If you've been denied credit, or didn't get the rate or credit terms you want, ask the creditor if a credit scoring system was used. If so, ask what characteristics or factors were used in that system, and the best ways to improve your application. If you get credit, ask the creditor whether you are getting the best rate and terms available and, if not, why. If you are not offered the best rate available because of inaccuracies in your credit report, be sure to dispute the inaccurate information.
If you are denied credit, the Equal Credit Opportunity Act requires that the creditor give you a notice that tells you the specific reasons your application was rejected or the fact that you have the right to learn the reasons if you ask within 60 days. Indefinite and vague reasons for denial are illegal, so ask the creditor to be specific.
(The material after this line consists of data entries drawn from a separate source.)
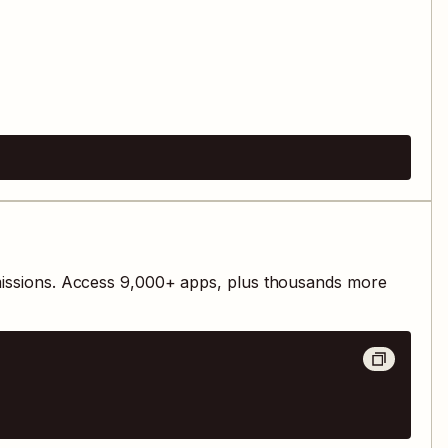
issions. Access
9,000
+ apps, plus thousands more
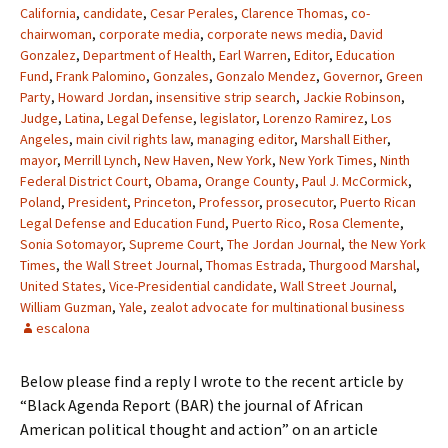
California
,
candidate
,
Cesar Perales
,
Clarence Thomas
,
co-
chairwoman
,
corporate media
,
corporate news media
,
David
Gonzalez
,
Department of Health
,
Earl Warren
,
Editor
,
Education
Fund
,
Frank Palomino
,
Gonzales
,
Gonzalo Mendez
,
Governor
,
Green
Party
,
Howard Jordan
,
insensitive strip search
,
Jackie Robinson
,
Judge
,
Latina
,
Legal Defense
,
legislator
,
Lorenzo Ramirez
,
Los
Angeles
,
main civil rights law
,
managing editor
,
Marshall Either
,
mayor
,
Merrill Lynch
,
New Haven
,
New York
,
New York Times
,
Ninth
Federal District Court
,
Obama
,
Orange County
,
Paul J. McCormick
,
Poland
,
President
,
Princeton
,
Professor
,
prosecutor
,
Puerto Rican
Legal Defense and Education Fund
,
Puerto Rico
,
Rosa Clemente
,
Sonia Sotomayor
,
Supreme Court
,
The Jordan Journal
,
the New York
Times
,
the Wall Street Journal
,
Thomas Estrada
,
Thurgood Marshal
,
United States
,
Vice-Presidential candidate
,
Wall Street Journal
,
William Guzman
,
Yale
,
zealot advocate for multinational business
escalona
Below please find a reply I wrote to the recent article by
“Black Agenda Report (BAR) the journal of African
American political thought and action” on an article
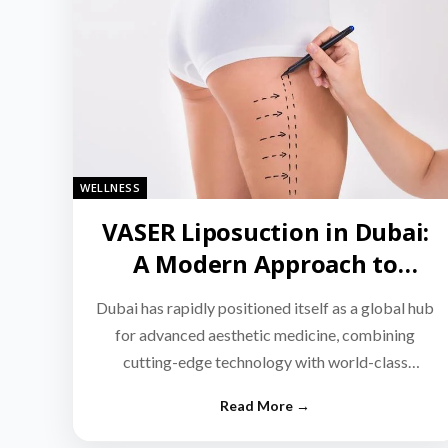
WELLNESS
VASER Liposuction in Dubai:
A Modern Approach to
Targeted Fat Reduction
Dubai has rapidly positioned itself as a global hub
for advanced aesthetic medicine, combining
cutting-edge technology with world-class
medical expertise.…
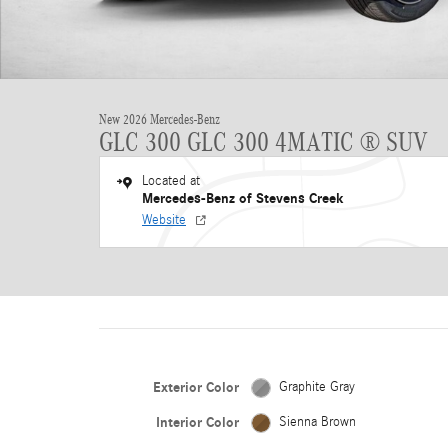
New 2026 Mercedes-Benz
GLC 300 GLC 300 4MATIC ® SUV
Located at
Mercedes-Benz of Stevens Creek
Website
Exterior Color
Graphite Gray
Interior Color
Sienna Brown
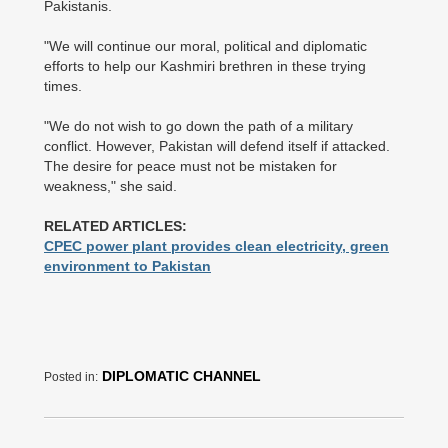
Pakistanis.
"We will continue our moral, political and diplomatic
efforts to help our Kashmiri brethren in these trying
times.
"We do not wish to go down the path of a military
conflict. However, Pakistan will defend itself if attacked.
The desire for peace must not be mistaken for
weakness," she said.
RELATED ARTICLES:
CPEC power plant provides clean electricity, green
environment to Pakistan
DIPLOMATIC CHANNEL
Posted in:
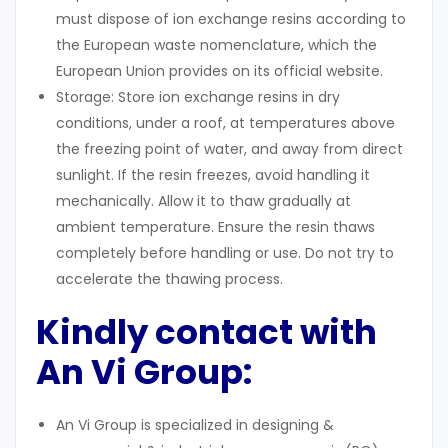
must dispose of ion exchange resins according to
the European waste nomenclature, which the
European Union provides on its official website.
Storage: Store ion exchange resins in dry
conditions, under a roof, at temperatures above
the freezing point of water, and away from direct
sunlight. If the resin freezes, avoid handling it
mechanically. Allow it to thaw gradually at
ambient temperature. Ensure the resin thaws
completely before handling or use. Do not try to
accelerate the thawing process.
Kindly contact with
An Vi Group:
An Vi Group is specialized in designing &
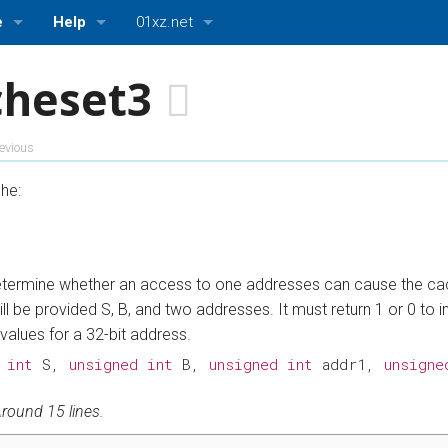
e
Help
01xz.net
About ASMBits
01xz.net Home
cheset3
ttings
Bugs and Suggestions
HDLBits — Verilog practice
evious
ASMBits — Assembly language practice
he:
CPUlator — Nios II, ARMv7, and MIPS simulator
 determine whether an access to one addresses can cause the cac
ill be provided S, B, and two addresses. It must return 1 or 0 to
 values for a 32-bit address.
int
S
,
unsigned
int
B
,
unsigned
int
addr1
,
unsigne
round 15 lines.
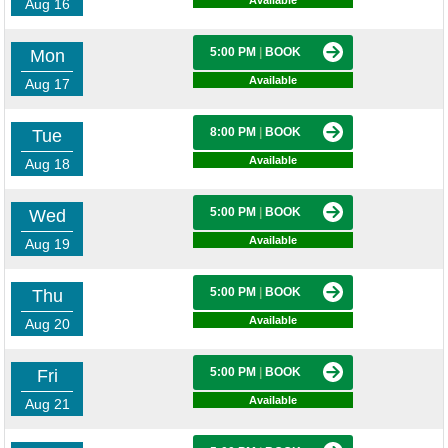
Available
Aug 16
5:00 PM
|
BOOK
Mon
Available
Aug 17
8:00 PM
|
BOOK
Tue
Available
Aug 18
5:00 PM
|
BOOK
Wed
Available
Aug 19
5:00 PM
|
BOOK
Thu
Available
Aug 20
5:00 PM
|
BOOK
Fri
Available
Aug 21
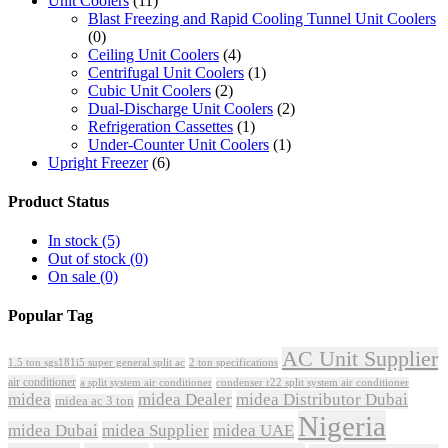
Unit Coolers
(11)
Blast Freezing and Rapid Cooling Tunnel Unit Coolers
(0)
Ceiling Unit Coolers
(4)
Centrifugal Unit Coolers
(1)
Cubic Unit Coolers
(2)
Dual-Discharge Unit Coolers
(2)
Refrigeration Cassettes
(1)
Under-Counter Unit Coolers
(1)
Upright Freezer
(6)
Product Status
In stock
(5)
Out of stock
(0)
On sale
(0)
Popular Tag
AC Unit Supplier
1.5 ton sgs181i5 super general split ac
2 ton specifications
air conditioner
a split system air conditioner
condenser r22 split system air conditioner
midea
midea Dealer
midea Distributor Dubai
midea ac 3 ton
Nigeria
midea Dubai
midea Supplier
midea UAE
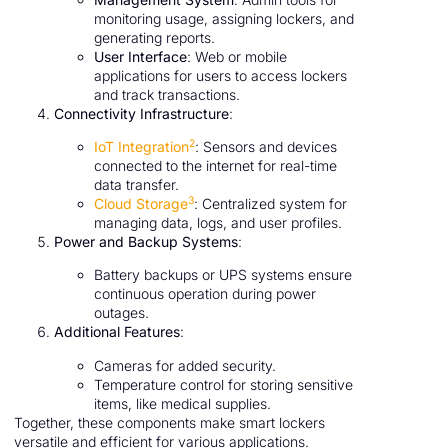
monitoring usage, assigning lockers, and
generating reports.
User Interface
: Web or mobile
applications for users to access lockers
and track transactions.
Connectivity Infrastructure
:
2
IoT Integration
: Sensors and devices
connected to the internet for real-time
data transfer.
3
Cloud Storage
: Centralized system for
managing data, logs, and user profiles.
Power and Backup Systems
:
Battery backups or UPS systems ensure
continuous operation during power
outages.
Additional Features
:
Cameras for added security.
Temperature control for storing sensitive
items, like medical supplies.
Together, these components make smart lockers
versatile and efficient for various applications.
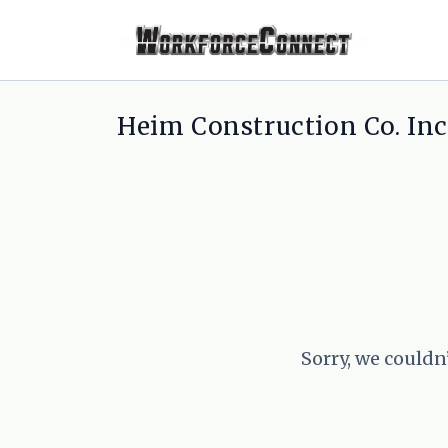
Heim Construction Co. Inc.
Sorry, we couldn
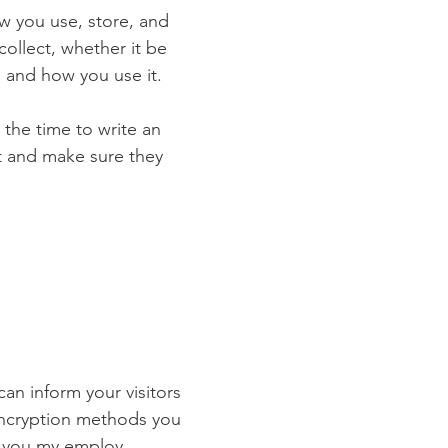
ow you use, store, and
collect, whether it be
 and how you use it.
 the time to write an
st and make sure they
 can inform your visitors
 encryption methods you
s you my employ.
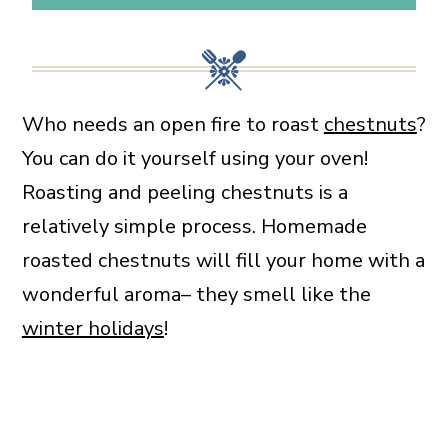
Who needs an open fire to roast
chestnuts
?
You can do it yourself using your oven!
Roasting and peeling chestnuts is a
relatively simple process. Homemade
roasted chestnuts will fill your home with a
wonderful aroma– they smell like the
winter holidays
!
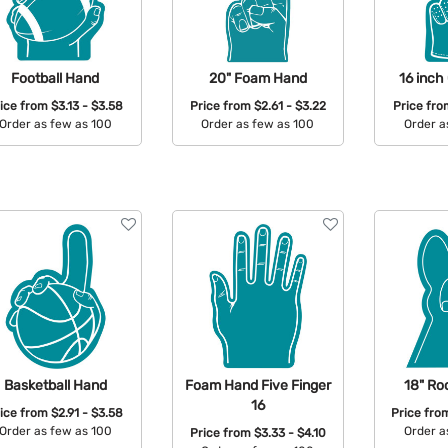
Football Hand
20" Foam Hand
16 inch
rice from
$3.13 - $3.58
Price from
$2.61 - $3.22
Price fr
Order as few as 100
Order as few as 100
Order a
Available Colors:
Available Colors:
Avail
Basketball Hand
Foam Hand Five Finger
18" Ro
16
rice from
$2.91 - $3.58
Price fr
Order as few as 100
Order a
Price from
$3.33 - $4.10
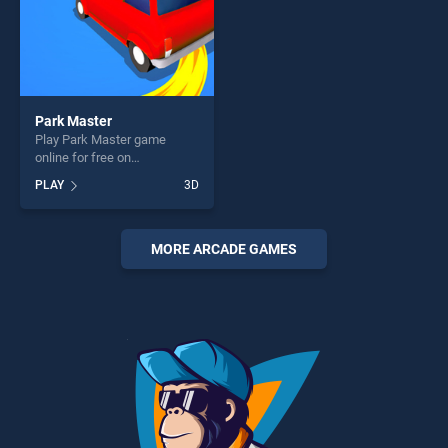
Park Master
Play Park Master game
online for free on
BradGames. Park Master
PLAY
3D
stands out as one of our top
skill games, offering endless
entertainment, is perfect for
players seeking fun and
MORE ARCADE GAMES
challenge....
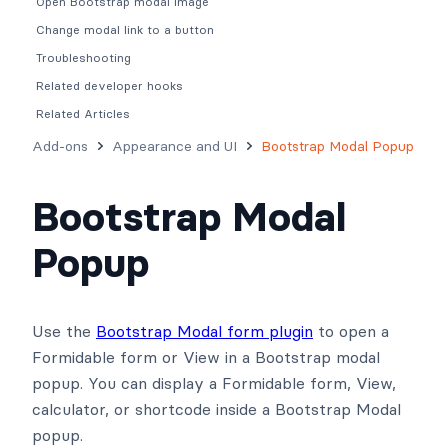
Open Bootstrap modal image
Change modal link to a button
Troubleshooting
Related developer hooks
Related Articles
Add-ons
Appearance and UI
Bootstrap Modal Popup
Bootstrap Modal
Popup
Use the
Bootstrap Modal form plugin
to open a
Formidable form or View in a Bootstrap modal
popup. You can display a Formidable form, View,
calculator, or shortcode inside a Bootstrap Modal
popup.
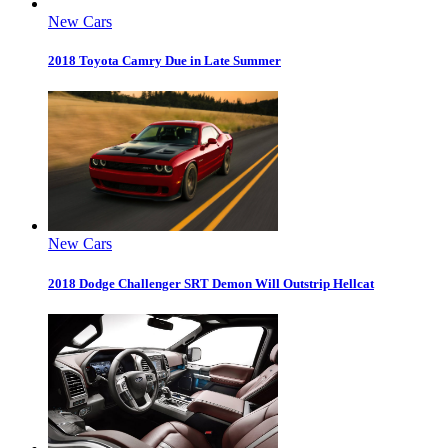
New Cars
2018 Toyota Camry Due in Late Summer
New Cars
2018 Dodge Challenger SRT Demon Will Outstrip Hellcat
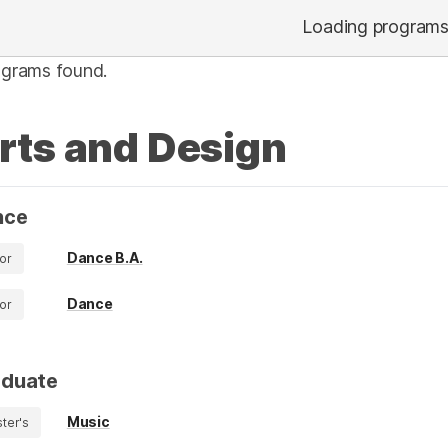
Loading program
ograms found.
rts and Design
nce
Dance B.A.
or
Dance
or
aduate
Music
ter's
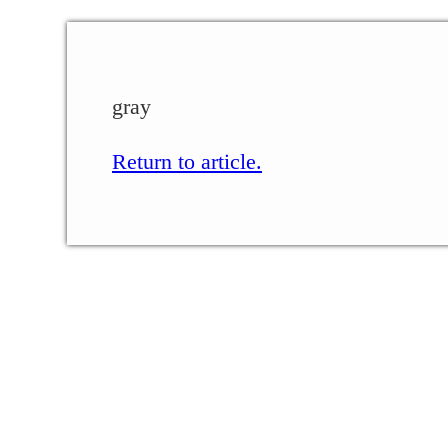
gray
Return to article.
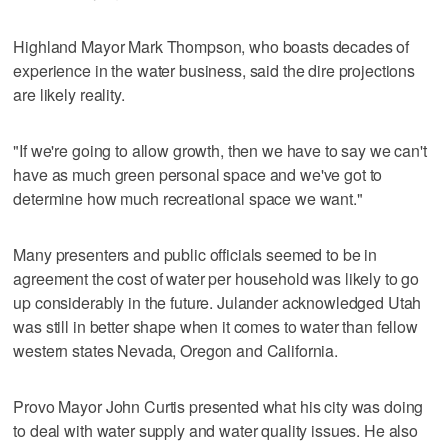
Highland Mayor Mark Thompson, who boasts decades of
experience in the water business, said the dire projections
are likely reality.
"If we're going to allow growth, then we have to say we can't
have as much green personal space and we've got to
determine how much recreational space we want."
Many presenters and public officials seemed to be in
agreement the cost of water per household was likely to go
up considerably in the future. Julander acknowledged Utah
was still in better shape when it comes to water than fellow
western states Nevada, Oregon and California.
Provo Mayor John Curtis presented what his city was doing
to deal with water supply and water quality issues. He also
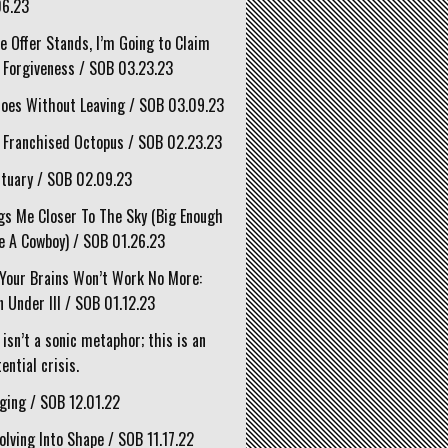
06.23
he Offer Stands, I’m Going to Claim
 Forgiveness / SOB 03.23.23
oes Without Leaving / SOB 03.09.23
 Franchised Octopus / SOB 02.23.23
tuary / SOB 02.09.23
gs Me Closer To The Sky (Big Enough
e A Cowboy) / SOB 01.26.23
Your Brains Won’t Work No More:
 Under III / SOB 01.12.23
 isn’t a sonic metaphor; this is an
ential crisis.
ging / SOB 12.01.22
olving Into Shape / SOB 11.17.22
Acceptable reasons include: "Your income was low" or "You haven't been employed long enough." Unacceptable reasons include: "You didn't meet our minimum standards" or "You didn't receive enough points on our credit scoring system."
If a creditor says you were denied credit because you are too near your credit limits on your charge cards or you have too many credit card accounts, you may want to reapply after paying down your balances or closing some accounts. Credit scoring systems consider updated information and change over time.
Sometimes you can be denied credit because of information from a credit report. If so, the Fair Credit Reporting Act requires the creditor to give you the name, address and phone number of the credit reporting agency that supplied the information. You should contact that agency to find out what your report said. This information is free if you request it within 60 days of being turned down for credit. The credit reporting agency can tell you what's in your report, but only the creditor can tell you why your application was denied.